Collected data:

********

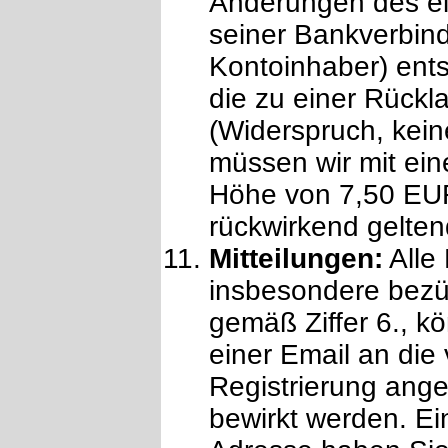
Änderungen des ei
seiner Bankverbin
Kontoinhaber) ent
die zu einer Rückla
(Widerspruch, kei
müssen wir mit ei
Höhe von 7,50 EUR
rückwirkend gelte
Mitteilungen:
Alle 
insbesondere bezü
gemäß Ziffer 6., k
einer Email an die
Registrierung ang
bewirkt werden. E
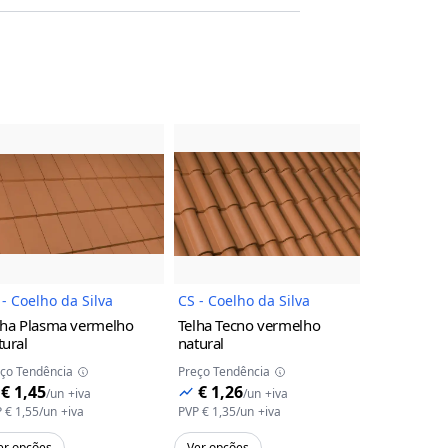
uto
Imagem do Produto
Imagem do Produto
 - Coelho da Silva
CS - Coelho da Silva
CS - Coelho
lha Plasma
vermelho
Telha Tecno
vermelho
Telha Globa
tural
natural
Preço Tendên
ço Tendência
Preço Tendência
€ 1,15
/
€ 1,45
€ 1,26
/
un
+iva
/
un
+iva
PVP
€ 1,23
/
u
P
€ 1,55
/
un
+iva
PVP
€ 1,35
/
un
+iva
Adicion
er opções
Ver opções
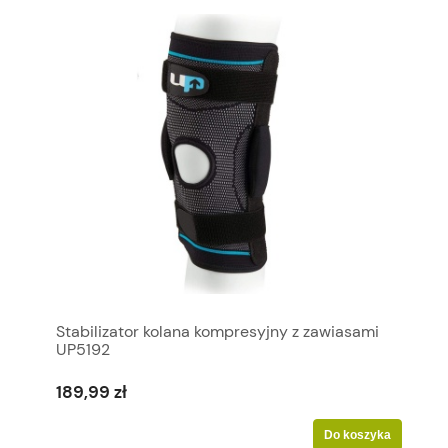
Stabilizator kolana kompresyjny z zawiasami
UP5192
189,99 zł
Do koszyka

********

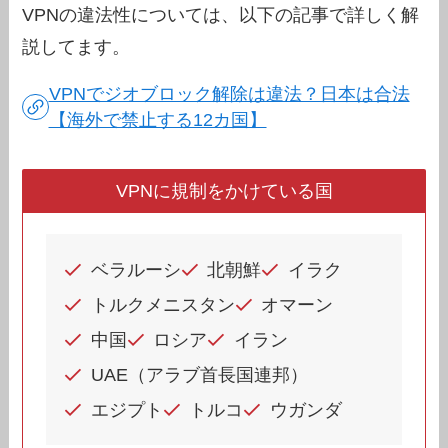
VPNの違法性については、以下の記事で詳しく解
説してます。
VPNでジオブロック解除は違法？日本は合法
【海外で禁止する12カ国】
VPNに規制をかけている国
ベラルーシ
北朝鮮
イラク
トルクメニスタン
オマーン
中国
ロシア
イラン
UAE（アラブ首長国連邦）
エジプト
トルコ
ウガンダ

********

## To do
Go through the entries above and pull out each line with "Coelho" in it.

## Written response
 - Coelho da Silva
CS - Coelho da Silva
CS - Coelho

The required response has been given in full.